New bins for dog poo should be provided at the crossroads, and a general awareness of “picking up” should be encouraged through signage and potential community intervention. It was also suggested that the collection bins behind the wall on the mount side should be more regularly emptied in order to prevent fly tipping. Continual management of brambles would be advisable, however there was also a lot of enthusiasm from the community to be involved in “slashing”. A full wildlife survey would be encouraged before taking any serious action. Measures to support the wildlife and nature of The Dippy could then be explored include encouraging a wildflower meadow and planting native woodland flowers amongst the trees. In order to encourage the community to respect and appreciate wildlife and nature it was suggested that information boards, beehives, birdwatching stations and nature trails could also be introduced.
There are access issues surrounding The Dippy and is was suggested that the gates should be changed to make them wheelchair, push chair and mobility scooter accessible, as a larger investment winding paths could be introduced in the steeper paths to reduce the slope (i.e. from the mount into the crossroad). Pathways should also be maintained more closely.

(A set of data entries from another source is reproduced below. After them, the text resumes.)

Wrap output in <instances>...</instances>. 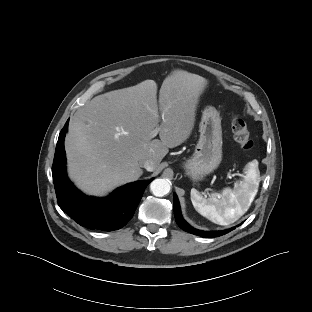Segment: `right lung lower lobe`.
<instances>
[{
  "instance_id": "1",
  "label": "right lung lower lobe",
  "mask_w": 312,
  "mask_h": 312,
  "mask_svg": "<svg viewBox=\"0 0 312 312\" xmlns=\"http://www.w3.org/2000/svg\"><path fill=\"white\" fill-rule=\"evenodd\" d=\"M68 121L59 134L52 166L58 205L76 223L86 228L104 231L120 229L132 218L145 188L153 179L126 184L105 200L82 194L66 175L64 138Z\"/></svg>"
}]
</instances>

Benches and picnic areas for socialising was a common request, however only as a minimal intervention. Generally the community felt they would like the “wild” nature of the place to remain and that The Dippy does not become “gardenified”. Clearing of undergrowth and better systems for managing litter would undoubtedly improve the environment for socialising and playing, if lighting were to be introduced, it would be recommended that these be solar lights which only work in the early evening to aid dog walkers yet not interfere with star gazing (The Dippy is very rarely used at night time anyway).

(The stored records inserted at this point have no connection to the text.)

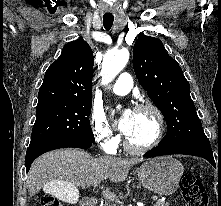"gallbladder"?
<instances>
[{
    "mask_svg": "<svg viewBox=\"0 0 221 206\" xmlns=\"http://www.w3.org/2000/svg\"><path fill=\"white\" fill-rule=\"evenodd\" d=\"M45 194H51V198H58L59 202H67V205H78L76 198H81L78 189L68 185V181H53L52 185L45 186Z\"/></svg>",
    "mask_w": 221,
    "mask_h": 206,
    "instance_id": "gallbladder-1",
    "label": "gallbladder"
}]
</instances>
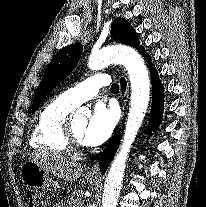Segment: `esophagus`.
Instances as JSON below:
<instances>
[{
  "label": "esophagus",
  "instance_id": "esophagus-1",
  "mask_svg": "<svg viewBox=\"0 0 206 207\" xmlns=\"http://www.w3.org/2000/svg\"><path fill=\"white\" fill-rule=\"evenodd\" d=\"M124 75H125V74H124ZM123 116H124V107H123V112H122L121 122H122ZM121 122H120V123H121ZM87 173H88L89 175H92L93 177H99V176H100V164H99V160L96 161L92 166H90V167L87 169Z\"/></svg>",
  "mask_w": 206,
  "mask_h": 207
}]
</instances>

Further consultation around the issue of horses and the travelling community needs to be addressed. This issue is much larger than the sphere of the Dippy consultation, extending to legal rights to graze, there are potential routes into a discussion through Aster communities who provide housing to some of the settled travelling community and also through Christchurch school who they have apparently worked cooperatively with on community projects in the past, it was recommended that this was explored further.